Was ist die Lasa-Marmor-Familie?

Lasa-Marmor (italienisch: Marmo di Lasa) ist die Sammelbezeichnung für die hochwertigen weißen bis hell-cremigen Marmore aus dem Vinschgau in Südtirol. Die Familie umfasst Lasa Bianco (reinweiß, höchste Premium-Qualität), Lasa Vena Oro (mit Goldader-Andeutungen), Lasa Vena Argento (mit silbrigen Adern) und Covelano Oro (etwas wärmer mit goldgelber Schichten­zeichnung). Alle stammen aus demselben Bergrevier und werden traditionell über die historische Marmorbahn ins Tal transportiert.

Wie unterscheidet sich Covelano Oro von Lasa Bianco?

Lasa Bianco ist die reinweiße Premium-Sortierung mit minimaler Aderung – kompromisslos hell und ablenkungsarm. Covelano Oro ist die warm-cremig getönte Variante mit deutlicheren goldgelb-hellbraunen Schichten­linien – mehr alpine Wärme und lebhaftere Optik, aber dieselbe geologische Familie und dieselbe Premium-Qualität.

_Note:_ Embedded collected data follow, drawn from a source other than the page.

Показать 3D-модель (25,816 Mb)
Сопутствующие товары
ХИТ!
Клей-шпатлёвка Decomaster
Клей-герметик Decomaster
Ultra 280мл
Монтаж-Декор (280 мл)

Welche technischen Werte hat Covelano Oro?

Rohdichte rund 2.710 kg/m³, Druckfestigkeit etwa 91 MPa, Biegezugfestigkeit rund 12,5 MPa, Mohshärte 3–4. Frostbeständigkeit ist ausgewiesen. Wie bei allen Calcit-Marmoren bleibt die Säureempfindlichkeit bestehen.

Ist Covelano Oro für Küchenarbeitsplatten geeignet?

Eingeschränkt. Wie alle Calcit-Dolomit-Marmore reagiert Covelano auf Säuren (Wein, Zitrone, Essig, Tomate, Cola) mit matten Ätzflecken. Mit guter Silan-Imprägnierung und in der satinierten Variante ist der Einsatz auf Bartheken praxistauglich; für stark belastete Arbeits­flächen ist eine säurefeste Alternative (Quarzit, Quarzkomposit, Sinterkeramik) sinnvoller.

Welche Oberflächen liefert ROSSITTIS?

Lieferbar sind poliert (Spiegelglanz, repräsentativ), geschliffen (gleichmäßig matt), satiniert (samtig-matt), gebürstet (leicht strukturiert) und antik / getrommelt (gezielt patiniert).

Welche Reiniger darf ich auf Covelano Oro verwenden?

Erlaubt sind warmes Wasser, neutrale bis leicht alkalische Steinpfleger und milde Allzweckreiniger ohne Säure. Tabu sind Essig-, Zitronen- und Salzsäure, Kalkreiniger, Anti-Kalk-Sprays, Beton- und Rostentferner, chlorhaltige Bleichmittel und Lösungsmittel.

Covelano Oro oder Calacatta Oro?

Beide sind warm-weiße Marmore mit Goldader. Calacatta Oro aus den Apuanischen Alpen (Toskana) zeigt typisch frei verzweigte goldgelbe Hauptadern auf hellem Grund; Covelano Oro aus Südtirol zeigt gerichtete Schichten­linien mit feiner goldgelber Zeichnung – ruhiger und linearer als das freie Aderspiel des Calacatta. Carrara-Tradition versus alpine Lasa-Tradition.